§ Problem to solve
Check each line of the data below for the string "gangen", then state how many have it and nothing else.

Page images and extracted text:
################

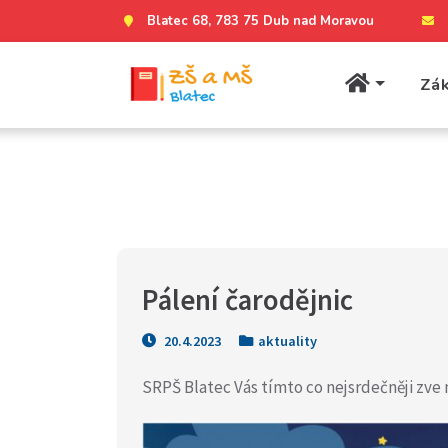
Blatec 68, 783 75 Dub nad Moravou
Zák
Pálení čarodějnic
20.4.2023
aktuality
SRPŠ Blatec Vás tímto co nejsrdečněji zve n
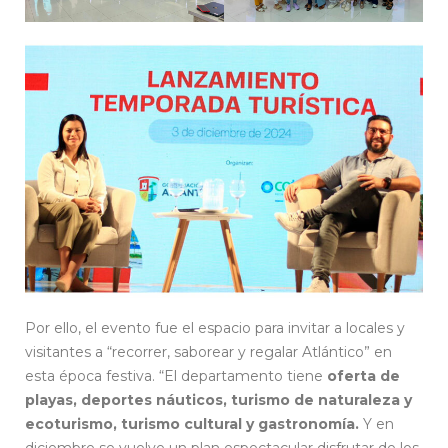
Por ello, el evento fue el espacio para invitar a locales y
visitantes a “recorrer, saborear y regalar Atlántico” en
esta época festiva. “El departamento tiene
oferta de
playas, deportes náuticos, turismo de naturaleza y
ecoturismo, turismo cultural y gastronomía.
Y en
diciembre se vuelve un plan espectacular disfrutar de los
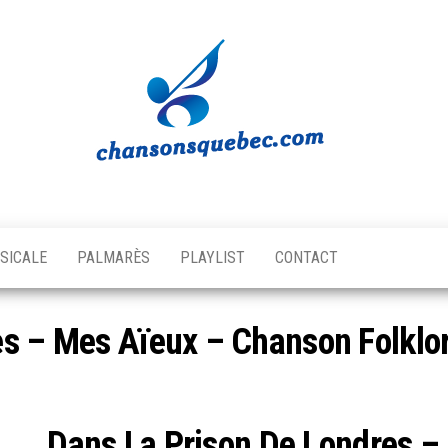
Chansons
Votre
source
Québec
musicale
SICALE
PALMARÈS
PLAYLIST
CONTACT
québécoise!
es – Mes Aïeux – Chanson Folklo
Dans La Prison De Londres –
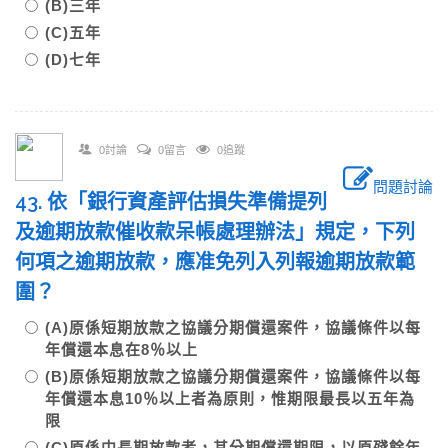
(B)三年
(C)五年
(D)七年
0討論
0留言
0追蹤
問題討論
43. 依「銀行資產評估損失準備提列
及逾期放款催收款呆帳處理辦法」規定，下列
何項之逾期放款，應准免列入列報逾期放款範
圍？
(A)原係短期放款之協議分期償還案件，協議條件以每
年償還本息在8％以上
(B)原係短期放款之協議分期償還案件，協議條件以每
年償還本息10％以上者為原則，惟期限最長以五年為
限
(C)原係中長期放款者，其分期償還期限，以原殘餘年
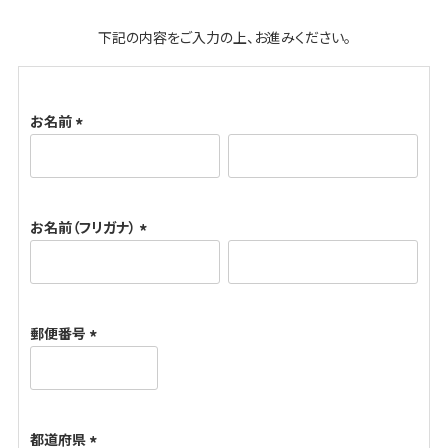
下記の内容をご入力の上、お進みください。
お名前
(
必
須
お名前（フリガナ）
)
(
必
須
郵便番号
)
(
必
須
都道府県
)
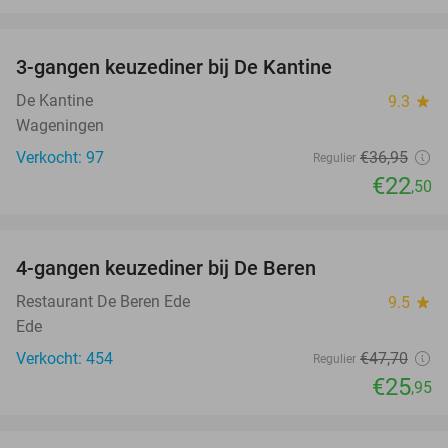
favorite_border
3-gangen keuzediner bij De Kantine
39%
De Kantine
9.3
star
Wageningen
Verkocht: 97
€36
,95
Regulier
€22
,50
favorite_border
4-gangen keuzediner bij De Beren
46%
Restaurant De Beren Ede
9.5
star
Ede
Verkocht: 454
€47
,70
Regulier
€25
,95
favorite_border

################

§ Answer for the task
2